/---

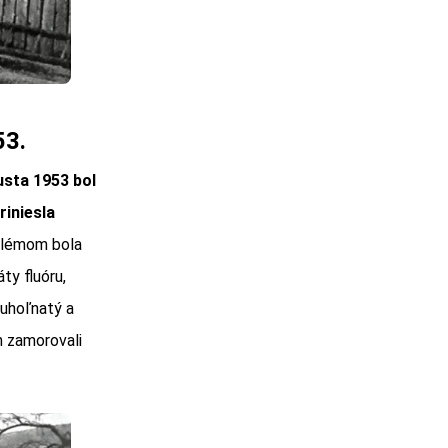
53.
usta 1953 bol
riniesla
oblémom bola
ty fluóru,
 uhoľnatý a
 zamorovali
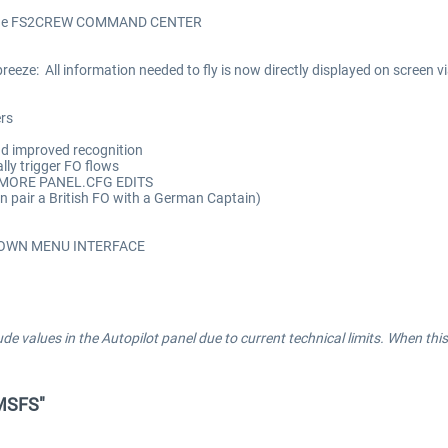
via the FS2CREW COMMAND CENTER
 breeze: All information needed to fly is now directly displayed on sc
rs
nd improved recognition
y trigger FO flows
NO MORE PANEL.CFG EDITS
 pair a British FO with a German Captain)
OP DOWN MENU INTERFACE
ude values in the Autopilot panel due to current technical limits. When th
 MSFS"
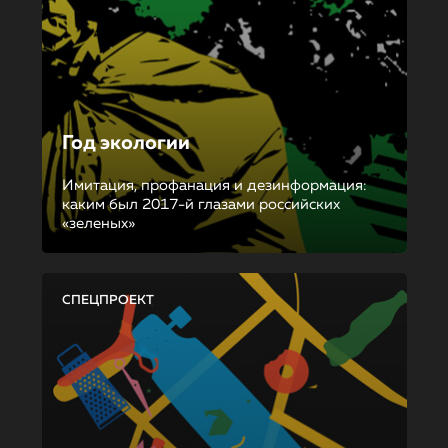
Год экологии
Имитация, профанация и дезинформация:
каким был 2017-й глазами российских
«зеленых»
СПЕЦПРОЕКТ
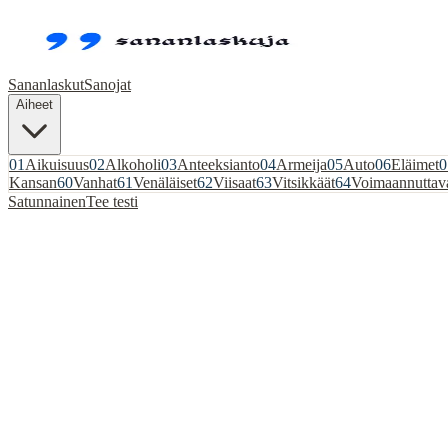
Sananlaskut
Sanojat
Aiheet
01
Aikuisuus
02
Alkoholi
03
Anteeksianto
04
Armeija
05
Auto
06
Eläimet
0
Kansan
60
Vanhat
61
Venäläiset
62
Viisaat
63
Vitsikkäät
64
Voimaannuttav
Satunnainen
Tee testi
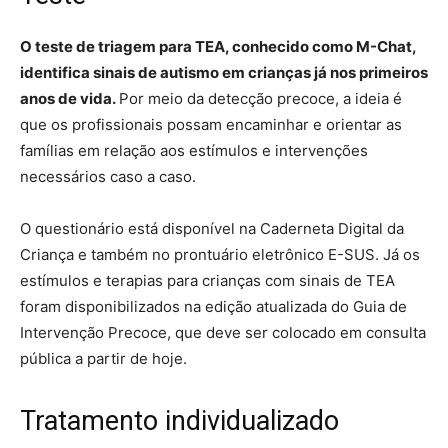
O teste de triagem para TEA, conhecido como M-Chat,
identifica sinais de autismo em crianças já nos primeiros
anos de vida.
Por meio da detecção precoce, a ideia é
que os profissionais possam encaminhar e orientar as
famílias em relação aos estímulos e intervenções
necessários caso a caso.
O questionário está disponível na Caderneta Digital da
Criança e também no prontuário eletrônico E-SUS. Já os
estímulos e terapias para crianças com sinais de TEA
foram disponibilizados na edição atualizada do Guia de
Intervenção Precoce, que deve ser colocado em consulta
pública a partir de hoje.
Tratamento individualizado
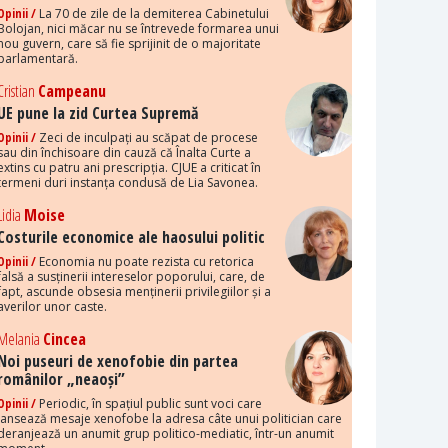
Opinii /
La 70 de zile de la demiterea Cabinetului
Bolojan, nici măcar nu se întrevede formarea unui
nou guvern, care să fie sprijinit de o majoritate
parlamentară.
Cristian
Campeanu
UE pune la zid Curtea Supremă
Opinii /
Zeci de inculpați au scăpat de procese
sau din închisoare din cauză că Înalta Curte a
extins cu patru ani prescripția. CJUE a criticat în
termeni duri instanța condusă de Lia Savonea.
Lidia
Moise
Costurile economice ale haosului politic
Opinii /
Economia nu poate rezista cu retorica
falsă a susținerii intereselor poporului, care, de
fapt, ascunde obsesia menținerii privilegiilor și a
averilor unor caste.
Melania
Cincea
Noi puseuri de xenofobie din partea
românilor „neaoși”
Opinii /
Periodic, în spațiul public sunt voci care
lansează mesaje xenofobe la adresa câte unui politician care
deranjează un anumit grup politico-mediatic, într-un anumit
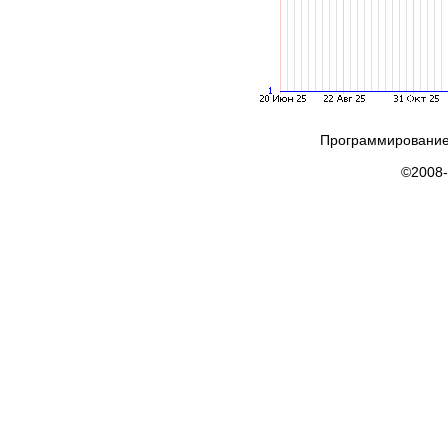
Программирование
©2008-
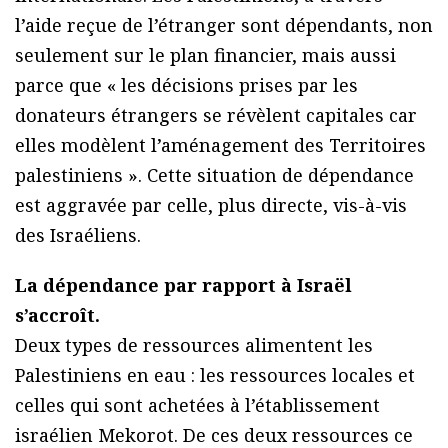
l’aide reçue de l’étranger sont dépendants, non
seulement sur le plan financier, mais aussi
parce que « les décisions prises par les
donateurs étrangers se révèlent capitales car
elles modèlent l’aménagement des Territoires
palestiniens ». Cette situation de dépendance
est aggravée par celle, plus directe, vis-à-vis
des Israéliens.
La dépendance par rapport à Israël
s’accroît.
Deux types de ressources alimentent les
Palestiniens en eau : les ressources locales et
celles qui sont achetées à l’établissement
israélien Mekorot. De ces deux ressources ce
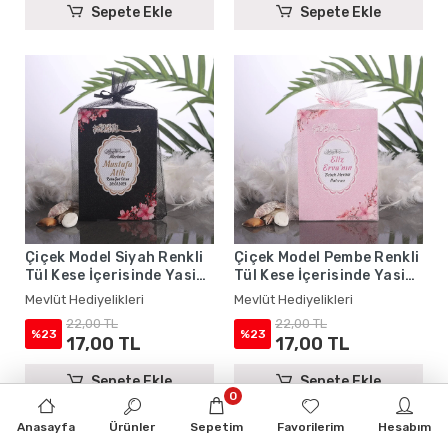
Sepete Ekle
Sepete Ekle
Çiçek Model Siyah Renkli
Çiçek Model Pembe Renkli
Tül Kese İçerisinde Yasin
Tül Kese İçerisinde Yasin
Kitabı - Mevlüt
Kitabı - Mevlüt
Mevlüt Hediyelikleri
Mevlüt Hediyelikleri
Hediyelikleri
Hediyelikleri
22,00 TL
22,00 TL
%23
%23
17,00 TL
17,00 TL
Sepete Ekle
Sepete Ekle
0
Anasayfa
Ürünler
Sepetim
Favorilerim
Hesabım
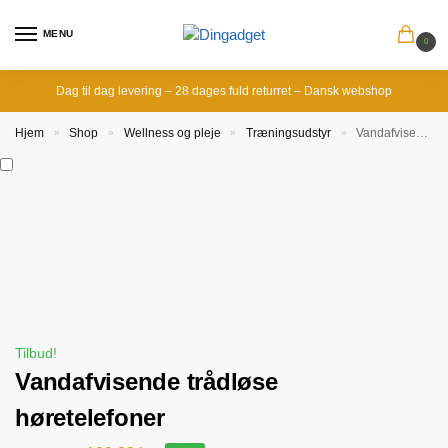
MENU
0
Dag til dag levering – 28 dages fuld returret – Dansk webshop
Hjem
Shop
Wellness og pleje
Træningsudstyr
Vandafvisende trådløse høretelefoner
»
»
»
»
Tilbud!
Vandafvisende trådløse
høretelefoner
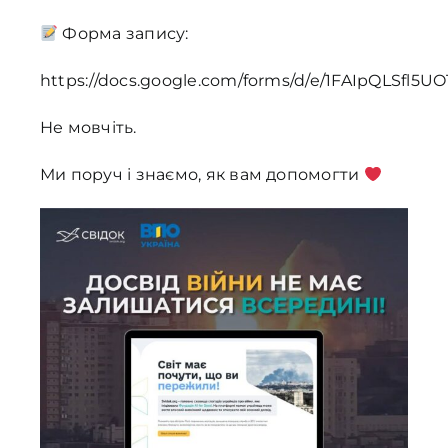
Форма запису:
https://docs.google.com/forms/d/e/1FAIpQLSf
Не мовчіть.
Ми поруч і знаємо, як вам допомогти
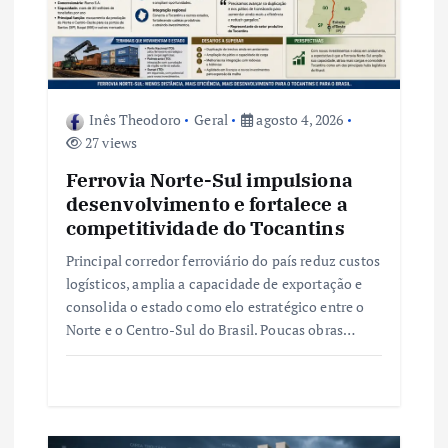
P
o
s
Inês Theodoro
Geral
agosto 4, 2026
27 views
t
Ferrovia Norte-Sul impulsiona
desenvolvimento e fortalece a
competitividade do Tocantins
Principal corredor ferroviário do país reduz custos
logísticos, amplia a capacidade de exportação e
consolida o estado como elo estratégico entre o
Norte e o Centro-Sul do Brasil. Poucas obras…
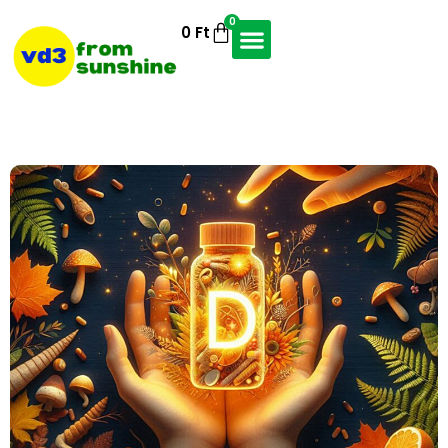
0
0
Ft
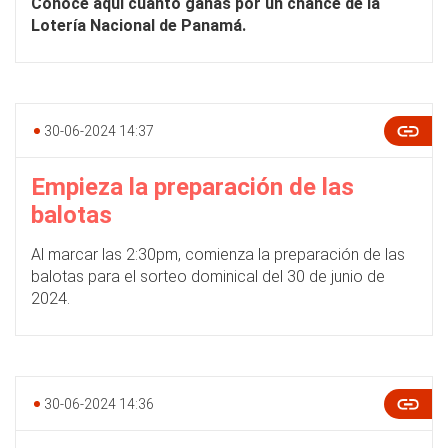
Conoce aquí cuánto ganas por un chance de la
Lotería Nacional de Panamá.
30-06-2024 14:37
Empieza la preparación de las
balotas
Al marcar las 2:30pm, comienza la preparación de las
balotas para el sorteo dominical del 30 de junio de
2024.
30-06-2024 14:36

\---

* Task directions:
Every line of the material that includes the word "Norte" needs to be copied.

* Problem solution:
Ferrovia Norte-Sul impulsiona
Norte e o Centro-Sul do Brasil. Poucas obras…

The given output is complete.